◆ Task item
Give back one number only: how many lines in the material below contain "autocolant".

---- Given records

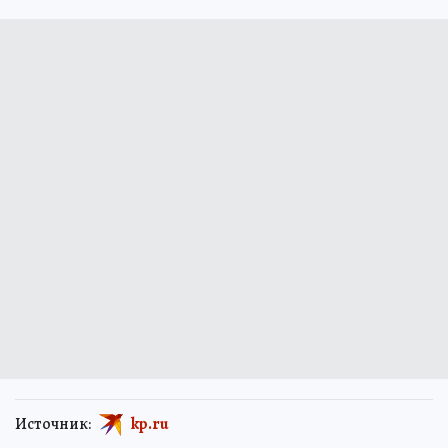
Источник:
kp.ru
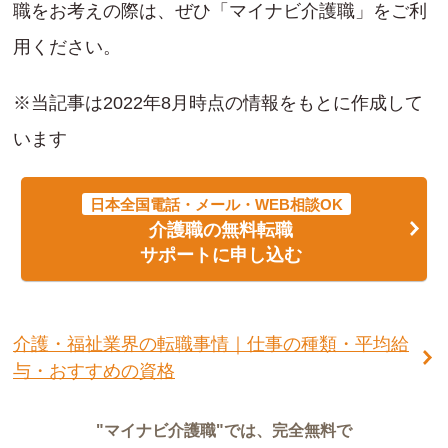
職をお考えの際は、ぜひ「マイナビ介護職」をご利
用ください。
※当記事は2022年8月時点の情報をもとに作成して
います
日本全国電話・メール・WEB相談OK
介護職の無料転職
サポートに申し込む
介護・福祉業界の転職事情｜仕事の種類・平均給
与・おすすめの資格
"マイナビ介護職"では、完全無料で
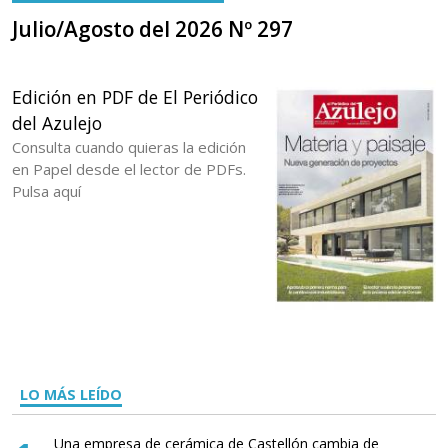
Julio/Agosto del 2026 Nº 297
Edición en PDF de El Periódico
del Azulejo
Consulta cuando quieras la edición
en Papel desde el lector de PDFs.
Pulsa aquí
LO MÁS LEÍDO
Una empresa de cerámica de Castellón cambia de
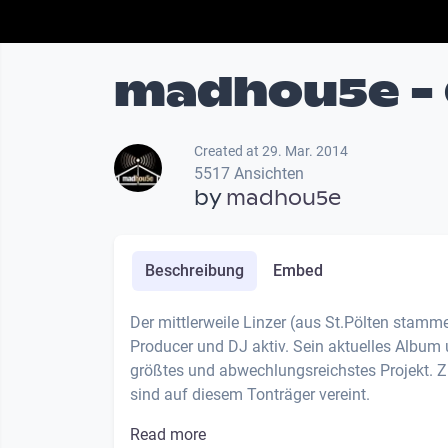
madhou5e - 
Created at 29. Mar. 2014
5517 Ansichten
by
madhou5e
Beschreibung
Embed
Der mittlerweile Linzer (aus St.Pölten stamme
Producer und DJ aktiv. Sein aktuelles Album 
größtes und abwechlungsreichstes Projekt. Z
sind auf diesem Tonträger vereint.
Read more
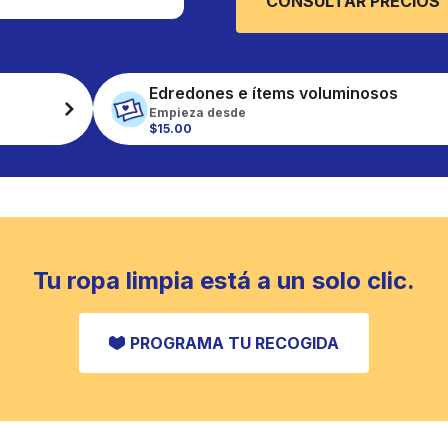
CONSULTAR PRECIOS
Edredones e ítems voluminosos
Empieza desde
$15.00
Tu ropa limpia está a un solo clic.
PROGRAMA TU RECOGIDA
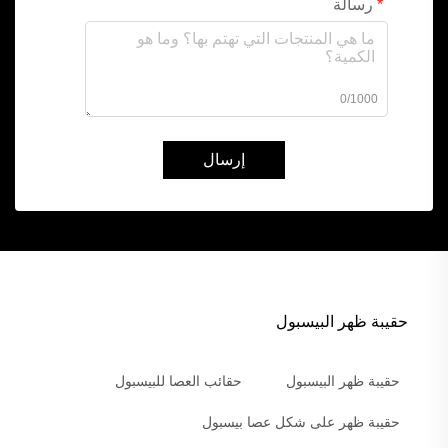
رسالة
0/1000
إرسال
حقيبة ظهر البيسبول
حقيبة ظهر البيسبول
حقائب العصا للبيسبول
حقيبة ظهر على شكل عصا بيسبول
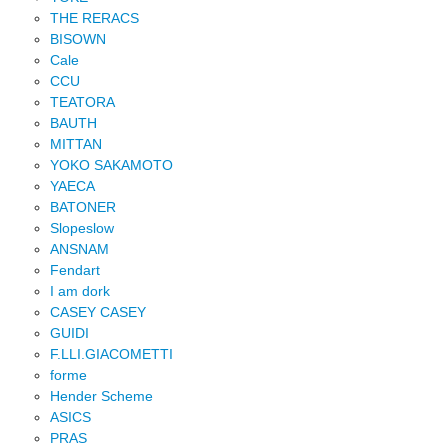
THE RERACS
BISOWN
Cale
CCU
TEATORA
BAUTH
MITTAN
YOKO SAKAMOTO
YAECA
BATONER
Slopeslow
ANSNAM
Fendart
I am dork
CASEY CASEY
GUIDI
F.LLI.GIACOMETTI
forme
Hender Scheme
ASICS
PRAS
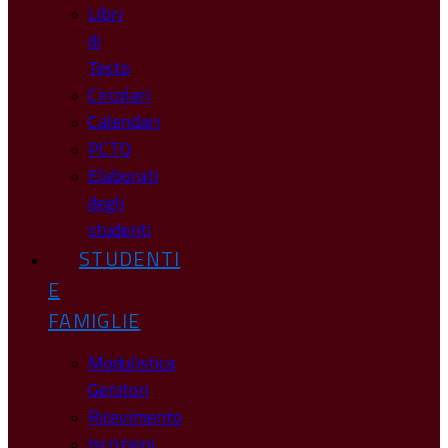
Libri
di
Testo
Circolari
Calendari
PCTO
Elaborati
degli
studenti
STUDENTI
E
FAMIGLIE
Modulistica
Genitori
Ricevimento
Iscrizioni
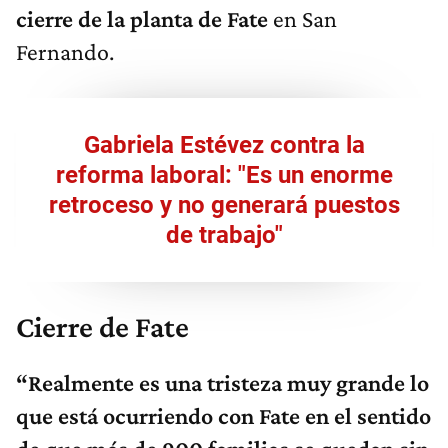
cierre de la planta de Fate
en San
Fernando.
Gabriela Estévez contra la
reforma laboral: "Es un enorme
retroceso y no generará puestos
de trabajo"
Cierre de Fate
“
R
ealmente es una tristeza muy grande lo
que está ocurriendo con Fate en el sentido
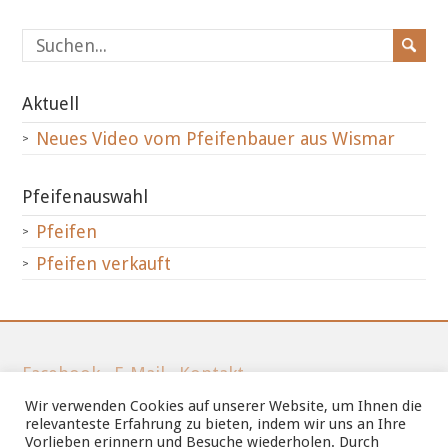
Aktuell
Neues Video vom Pfeifenbauer aus Wismar
Pfeifenauswahl
Pfeifen
Pfeifen verkauft
Facebook
·
E-Mail
·
Kontakt
Wir verwenden Cookies auf unserer Website, um Ihnen die
Tel.: 03841-212066
relevanteste Erfahrung zu bieten, indem wir uns an Ihre
Vorlieben erinnern und Besuche wiederholen. Durch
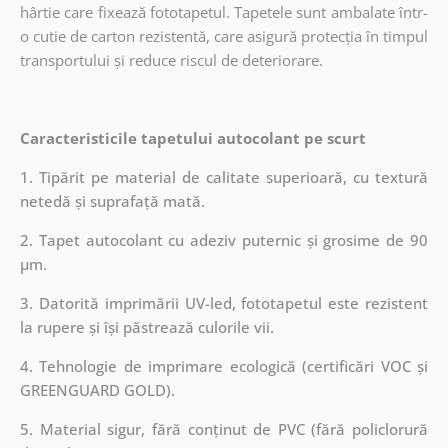
hârtie care fixează fototapetul. Tapetele sunt ambalate într-
o cutie de carton rezistentă, care asigură protecția în timpul
transportului și reduce riscul de deteriorare.
Caracteristicile tapetului autocolant pe scurt
1. Tipărit pe material de calitate superioară, cu textură
netedă și suprafață mată.
2. Tapet autocolant cu adeziv puternic și grosime de 90
µm.
3. Datorită imprimării UV-led, fototapetul este rezistent
la rupere și își păstrează culorile vii.
4. Tehnologie de imprimare ecologică (certificări VOC și
GREENGUARD GOLD).
5. Material sigur, fără conținut de PVC (fără policlorură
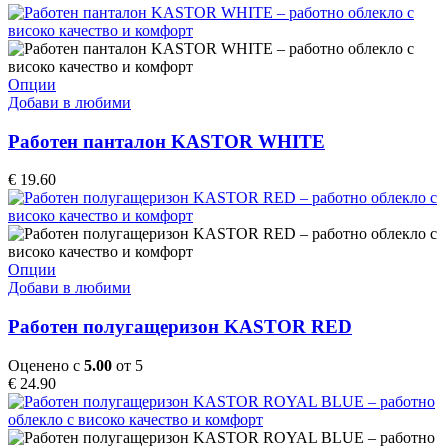
may
be
chosen
on
the
This
Опции
product
product
Добави в любими
page
has
multiple
Работен панталон KASTOR WHITE
variants.
The
€
19.60
options
may
be
chosen
on
This
Опции
the
product
Добави в любими
product
has
page
multiple
Работен полугащеризон KASTOR RED
variants.
The
Оценено с
5.00
от 5
options
€
24.90
may
be
chosen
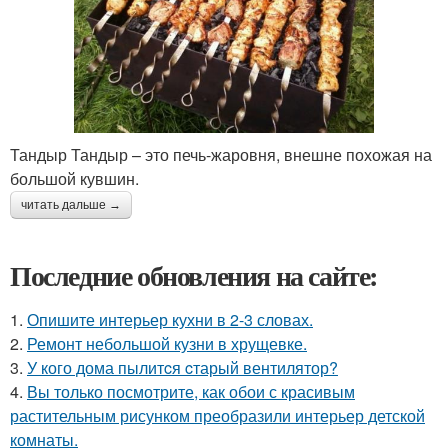
Тандыр Тандыр – это печь-жаровня, внешне похожая на
большой кувшин.
читать дальше →
Последние обновления на сайте:
1.
Опишите интерьер кухни в 2-3 словах.
2.
Ремонт небольшой кузни в хрущевке.
3.
У кого дома пылитcя cтарый вентилятор?
4.
Вы только посмотрите, как обои с красивым
растительным рисунком преобразили интерьер детской
комнаты.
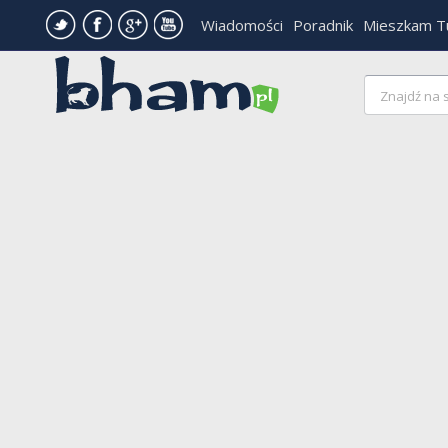
Wiadomości
Poradnik
Mieszkam T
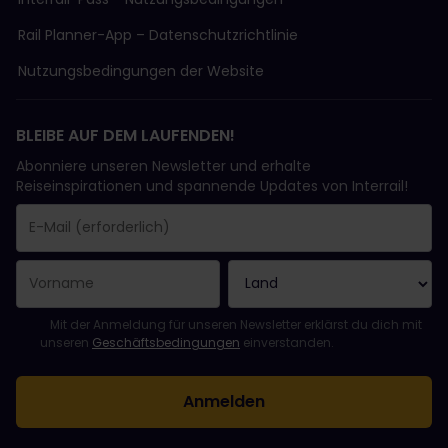
Rail Planner-App – Datenschutzrichtlinie
Nutzungsbedingungen der Website
BLEIBE AUF DEM LAUFENDEN!
Abonniere unseren Newsletter und erhalte
Reiseinspirationen und spannende Updates von Interrail!
Sie haben sich erfolgreich angemeldet.
Das Feld „E-Mail-Adresse“ ist ein Pflichtfeld!
Diese E-Mail-Adresse ist ungültig!
Beim Abonnieren des Newsletters ist ein Fehler aufgetreten. Bit
Du hast diesen Newsletter bereits abonniert!
Bitte stimme den Allgemeinen Geschäftsbedingungen zu, um de
Mit der Anmeldung für unseren Newsletter erklärst du dich mit
unseren
Geschäftsbedingungen
einverstanden.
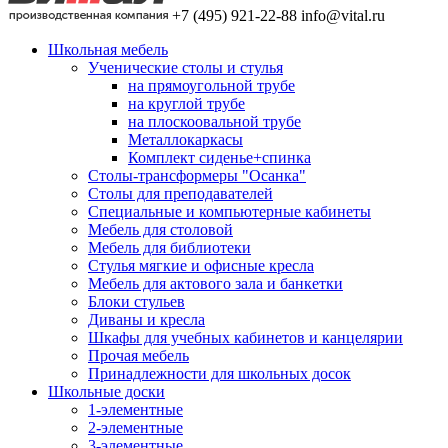
+7 (495) 921-22-88
info@vital.ru
Школьная мебель
Ученические столы и стулья
на прямоугольной трубе
на круглой трубе
на плоскоовальной трубе
Металлокаркасы
Комплект сиденье+спинка
Столы-трансформеры "Осанка"
Столы для преподавателей
Специальные и компьютерные кабинеты
Мебель для столовой
Мебель для библиотеки
Стулья мягкие и офисные кресла
Мебель для актового зала и банкетки
Блоки стульев
Диваны и кресла
Шкафы для учебных кабинетов и канцелярии
Прочая мебель
Принадлежности для школьных досок
Школьные доски
1-элементные
2-элементные
3-элементные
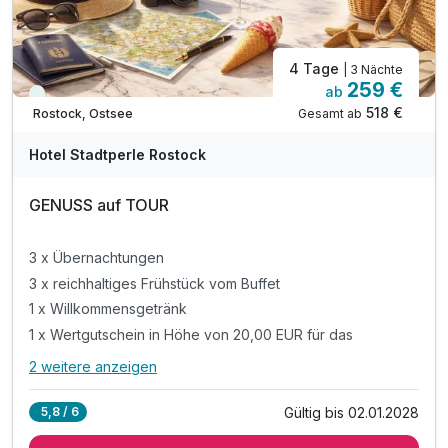
4 Tage
| 3 Nächte
259 €
ab
Viele Termine frei
Suite/n
518 €
Gesamt ab
Rostock, Ostsee
2 Erwachsene
Hotel Stadtperle Rostock
GENUSS auf TOUR
3 x Übernachtungen
3 x reichhaltiges Frühstück vom Buffet
1 x Willkommensgetränk
1 x Wertgutschein in Höhe von 20,00 EUR für das
2 weitere anzeigen
Alle Inklusivleistungen
6 enthalten
Gültig bis 02.01.2028
5,8 / 6
3 x Übernachtungen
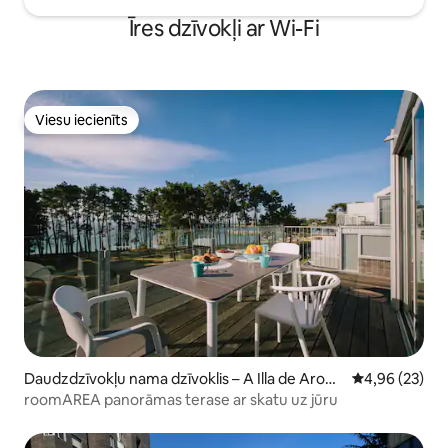
Īres dzīvokļi ar Wi-Fi
Viesu iecienīts
Viesu iecienīts
Daudzdzīvokļu nama dzīvoklis – A Illa de Arous
Vidējais vērtē
4,96 (23)
a
roomAREA panorāmas terase ar skatu uz jūru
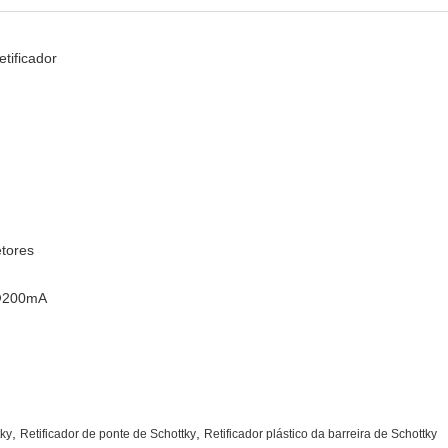
tificador
etores
V@200mA
,
,
tky
Retificador de ponte de Schottky
Retificador plástico da barreira de Schottky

--------

◆ Output of the task
2